Once the lights went up, I ran back to the other hotel, checked out (don’t ask) and ran down to show my trailers to the 6-8 people who came by. That is, we got them running once the computer was brought to the room and then was properly set up to the projector so the trailers, nicely assembled for me by Glenn Hauman (thanks Glenn!) would project. Once we were done, no one came in for either schedule comics talk so I chatted about general themes and issues related to getting material optioned for Hollywood, trends in audiences’ tastes and the like.
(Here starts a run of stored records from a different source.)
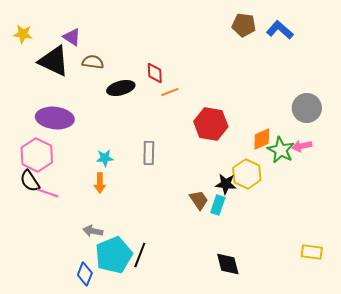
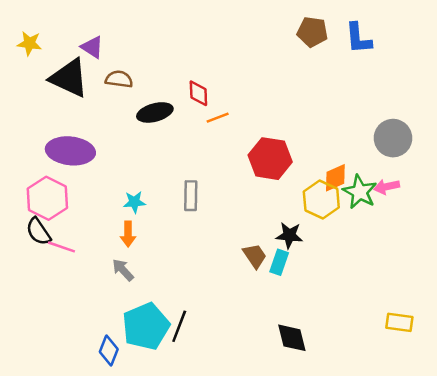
blue L-shape: (280, 30) -> (358, 38), turned -136
yellow hexagon: (247, 174) -> (321, 200), moved
gray arrow: (93, 231) -> (123, 270), moved, turned 36

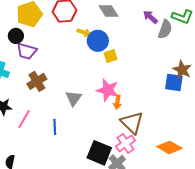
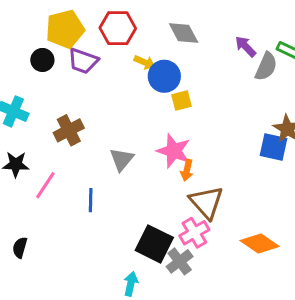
purple trapezoid: (27, 51) -> (83, 61), moved

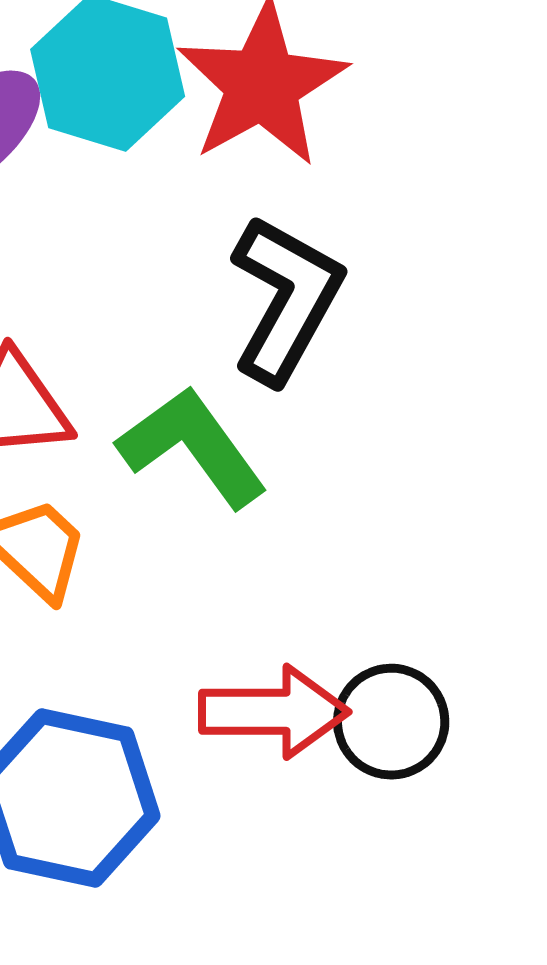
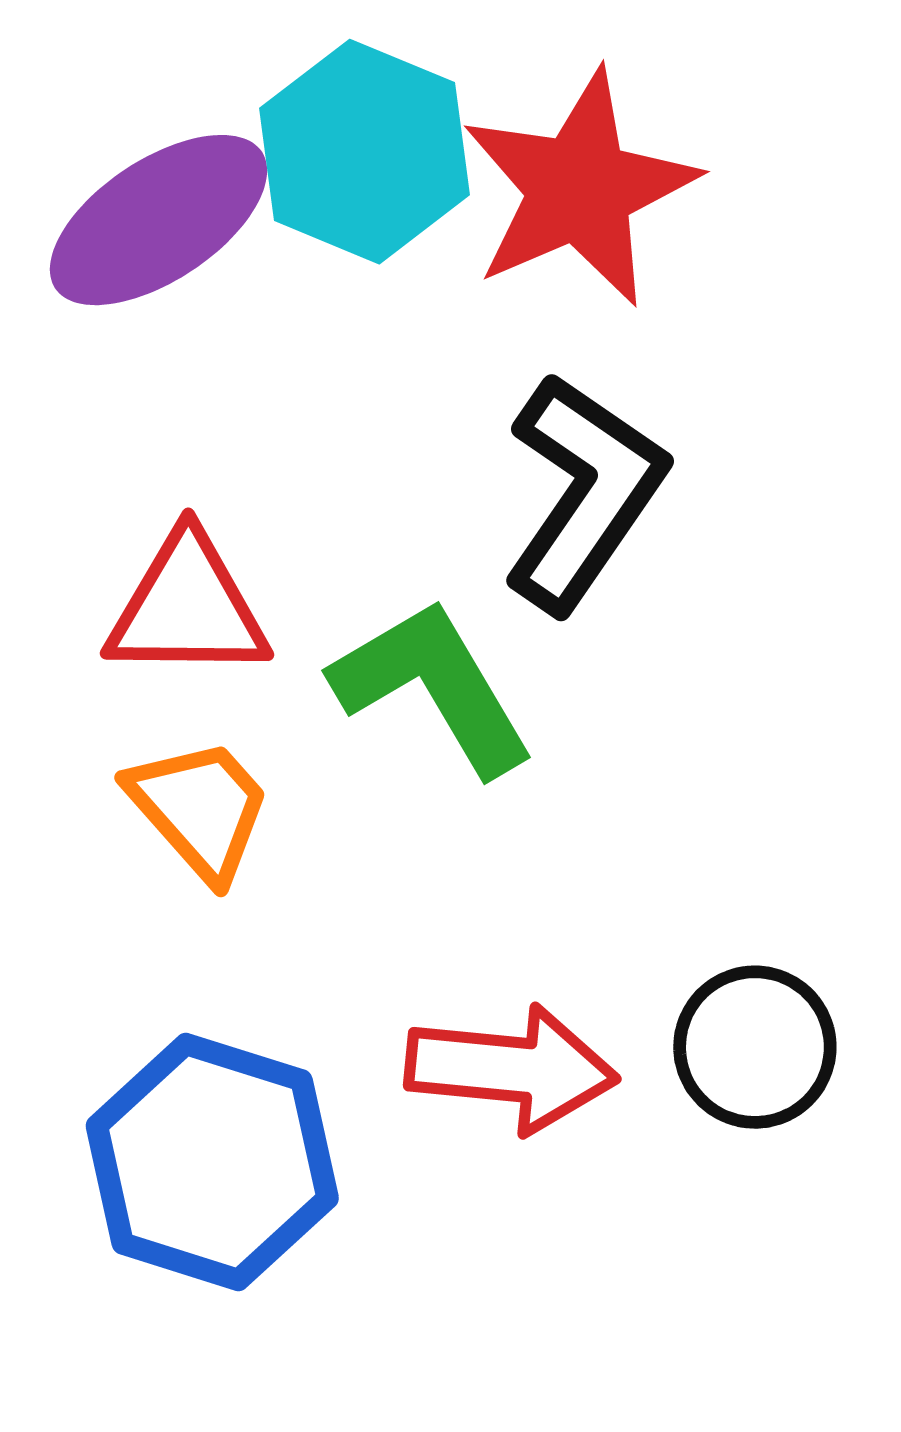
black circle: (391, 722) -> (755, 1047), moved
At some point, a woman came in with her portfolio and I snagged it, flipping through her work and holding it hostage so we could chat about it when I was free.
Shortly after 4, we ceded the room to the next programming and I was informed the masquerade and charity auction had been canceled (a general lack of attendance plagued the animation festival, which was charging admission for the first time) so I was suddenly done for the weekend. I was also starving having never had lunch.
I hung out in the hallway, briefly chatting with Kelsey about her work while Alan talked up her boyfriend, Ben. Before I knew, they came over and announced we were all going to an early dinner so artist and editor could properly talk about her work. We piled into Alan’s car in search of dinner but it became clear, most of the restaurants closed early so everyone could tailgate for that night’s LSU game (even if they were playing Monroe, a minor threat at best). We headed out of town until we found a Lebanese/Greek restaurant where we got to know one another over some fine food. After dinner, I spread open her portfolio and we went through her work which had a nice fluid quality to it, with nice body language. I gave her tips, we discussed the digital comics she wanted to produce and I think it helped her.
We dropped them off for the con’s Video Game/Musical Performance evening event while Alan brought me to the Belle of Baton Rouge, where I checked in. Once in my room, I settled in, checked work stuff and then watched two episodes of the wonderful Sherlock (a review of which runs over at ComicMix on Monday).
And now I am headed for home, where my Stat test awaits followed by more project editing and the rest of reality. Overall, I’m very glad I came because those who attended seemed to enjoy my talks while I got to see a plantation, relax with an old friend and meet some new ones.